[[ Data shown open ]]

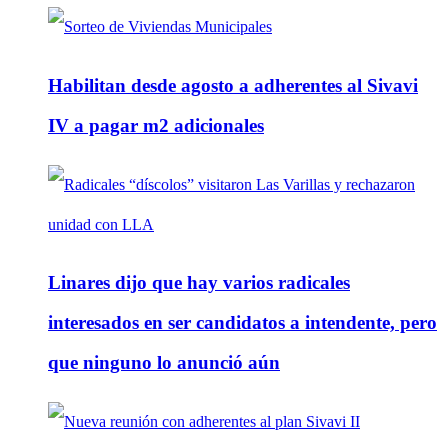
Habilitan desde agosto a adherentes al Sivavi
IV a pagar m2 adicionales
Linares dijo que hay varios radicales
interesados en ser candidatos a intendente, pero
que ninguno lo anunció aún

[[ Data shown closed ]]

From the line containing "Linares dijo que hay varios radicales" down to the last line of the records above, print every line exactly, with both ends kept.

§ Task answer
Linares dijo que hay varios radicales
interesados en ser candidatos a intendente, pero
que ninguno lo anunció aún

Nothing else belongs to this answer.